Like their talented midfielder Luis Montes, Leon is a squad that can surprise with unexpected danger and skill, but consistent results elude them.
Another cat club, UNAM Pumas, also plans to stalk the top squads. Coach Antonio Torres has kept most of the roster intact and that cohesion should yield good results.
The whys and ways of coach Pedro Caixinha are a conundrum at times to fans of Santos Laguna, but if Oribe Peralta is able to stay healthy, the squad will be in the playoffs again.
Toluca still has the seemingly ageless and creative Antonio "Zinha" Naelson making magic in the midfield, but new coach Jose Saturnino will probably need time to figure out the quirks of Liga MX.
The lowest tier of teams in Liga MX contains not only those clubs whose main hope is to avoid the relegation drop, but also clubs who will probably have a stinker of a season for a multitude of reasons.
Sadly, Club Deportivo Guadalajara, the legendary Chivas squad, belongs here not only because of their poor finish to the previous season, but also because their big move for striker Aldo de Nigris backfired due to his recent leg injury. The bottom line is also that the ownership of Jorge Vergara has turned toxic, with his meddling tendencies creating major problems.
Pachuca joins Chivas as a formerly great club that has fallen on tough times, though they seem to be taking concrete steps to climb out of their pit of despair.
Queretaro Futbol Club, though, has to contend with a tainted legacy of being something of a stolen team, given that they are what remains of Jaguares de Chiapas. Though the squad finished out strong last season, their tangled history could compromise their fan base and support.
The newly christened Chiapas club (formerly San Luis) also will attempt to win over fans with a completely different roster. This instant rebranding by owners will probably have consequences, but perhaps Chiapas will overcome the issues in a pleasant surprise.
Another "made over" club is Veracruz -- formerly Club La Piedad -- which will likely also struggle to establish itself in Liga MX this season.

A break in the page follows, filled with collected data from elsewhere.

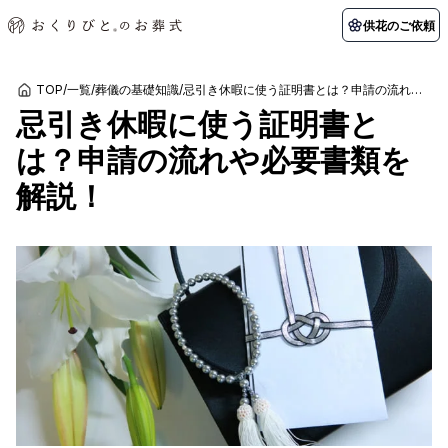
供花のご依頼
TOP
/
一覧
/
葬儀の基礎知識
/
忌引き休暇に使う証明書とは？申請の流れや必要書類を解説！
忌引き休暇に使う証明書と
初めての方へ
お客様の声
葬儀の知識
関東エリア
は？申請の流れや必要書類を
初めての方へ
ご葬儀事例
葬儀の知識
納棺の儀とは？
お客様の声
供花のご依頼
解説！
東京都
埼玉県
葬儀の流れ
よくある質問
会員制度
アフターサポート
千葉県
神奈川県
北海道エリア
会社を知る
スタッフ一覧
採用情報
札幌市
函館市
会社概要
店舗用地募集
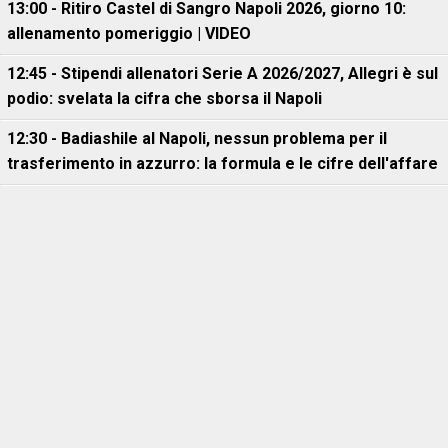
13:00 - Ritiro Castel di Sangro Napoli 2026, giorno 10:
allenamento pomeriggio | VIDEO
12:45 - Stipendi allenatori Serie A 2026/2027, Allegri è sul
podio: svelata la cifra che sborsa il Napoli
12:30 - Badiashile al Napoli, nessun problema per il
trasferimento in azzurro: la formula e le cifre dell'affare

Atlante, meanwhile, shipped out a number of players in their quest to improve and avoid the threat of relegation. It's going to take some time for the squad and their new coach to jell.
Puebla, following the wise old man Manuel Lapuente, also plans to inch their way along to safety slowly but surely.
Yet nothing is sure in Liga MX. Unexpected elements are part of the allure. Half the fun is guessing what will happen next, then watching the games to find out.